Your instructions - Scan the records for the word "that". Return each line where it is found.

[Items from a data source]
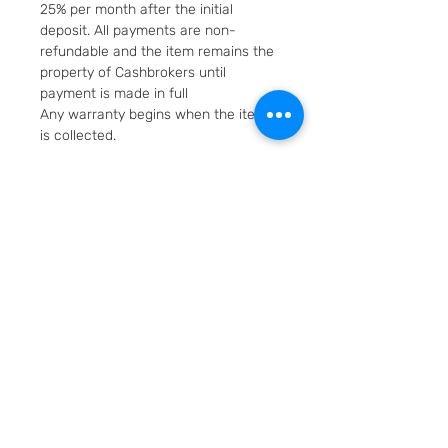
25% per month after the initial
deposit. All payments are non-
refundable and the item remains the
property of Cashbrokers until
payment is made in full
Any warranty begins when the item
is collected.
Fast & Free Delivery. Will be posted in
2 working days using Royal Mail
Special Delivery Next Day service.
Cashbrokers are a specialist pre-
owned Jeweller. All items can be
viewed before purchase and
collected from our store in
Loughborough
SKU: 7011-1
Layaway option - pay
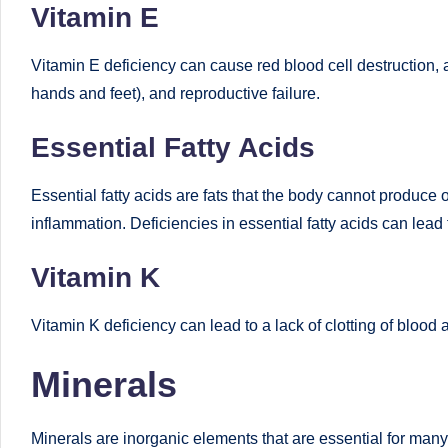
Vitamin E
e
d
Vitamin E deficiency can cause red blood cell destruction, a
hands and feet), and reproductive failure.
D
ie
Essential Fatty Acids
ti
Essential fatty acids are fats that the body cannot produc
ti
inflammation. Deficiencies in essential fatty acids can lead 
a
Vitamin K
n
Vitamin K deficiency can lead to a lack of clotting of blood 
Minerals
Minerals are inorganic elements that are essential for many 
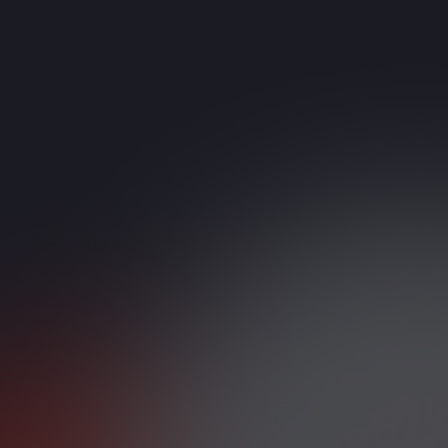
PBX Upgrades
ed or limited PBX systems
ustomer-Facing Teams
bound and outbound calls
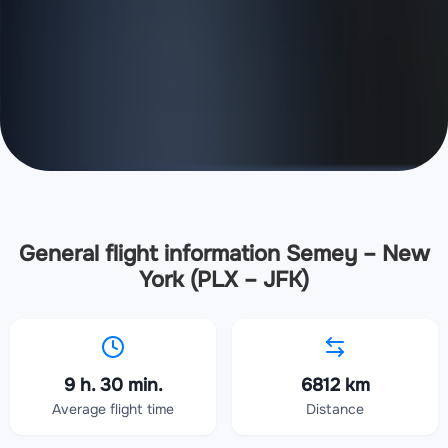
General flight information Semey – New
York (PLX – JFK)
9 h. 30 min.
6812 km
Average flight time
Distance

Answer box -
Essential fatty acids are fats that the body cannot produc
Minerals are inorganic elements that are essential for many 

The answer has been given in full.